Der steigenden Ungleichheit der Vermögen und der Konzentration des Reichtums in den Händen weniger Menschen wird das vorgestellte Paket also nicht entgegenwirken. Das wäre jedoch dringend geboten, wenn man nachhaltig etwas für soziale Gerechtigkeit und auch für die viel beschworene Mittelschicht tun will. Als Beispiel sei nur das akute Problem der Teuerung von Wohnraum genannt. Wenn die Immobilienpreise - sowohl Kauf als auch Miete - weiterhin überdurchschnittlich steigen, weil Wohnraum als reine Vermögensanlage gekauft und verwertet wird, ist dieser trotz der Abschaffung der kalten Progression und der Erhöhung einiger Transferleistungen für viele immer schwerer leistbar.

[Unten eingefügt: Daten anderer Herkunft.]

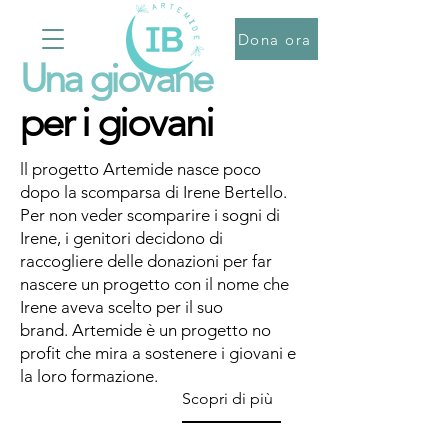
Dona ora
Una giovane
per i giovani
ll progetto Artemide nasce poco
dopo la scomparsa di Irene Bertello.
Per non veder scomparire i sogni di
Irene, i genitori decidono di
raccogliere delle donazioni per far
nascere un progetto con il nome che
Irene aveva scelto per il suo
brand.
Artemide è un progetto no
profit che mira a sostenere i giovani e
la loro formazione.
Scopri di più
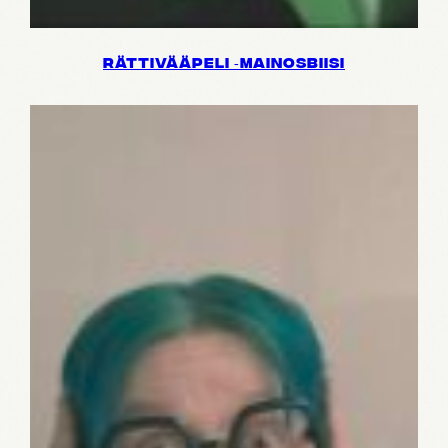
RÄTTI­VÄÄ­PELI ‑MAINOS­BIISI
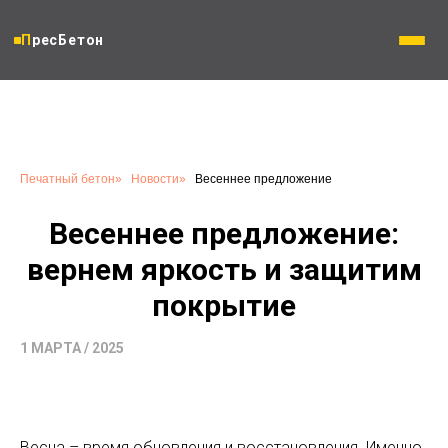
ПресБетон
Печатный бетон
»
Новости
»
Весеннее предложение
Весеннее предложение:
вернем яркость и защитим
покрытие
1 МАРТА / 2025
Весна – время обновления и восстановления. Именно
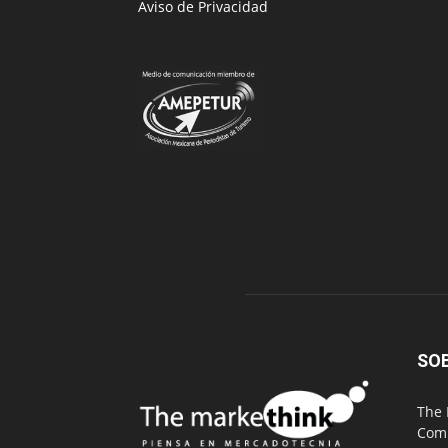
Aviso de Privacidad
SO
The 
Comu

Vermögen und Reichtum sollten nicht einseitig als potenzielle Steuerquelle für die Finanzierung staatlicher Maßnahmen gesehen werden, sondern vielmehr braucht es endlich eine gesellschaftliche und politische Diskussion, wie diese zustande kommen und welche positiven und negativen Wirkungen sie entfalten. Das vorgestellte Geld-zurück-Paket suggeriert, dass staatliches Handeln für die breite Bevölkerung auf der einen Seite und die wachsende Ungleichheit von Vermögen und Einkommen auf der anderen Seite nicht viel miteinander zu tun hätten. Auf lange Sicht ist das jedoch nicht richtig.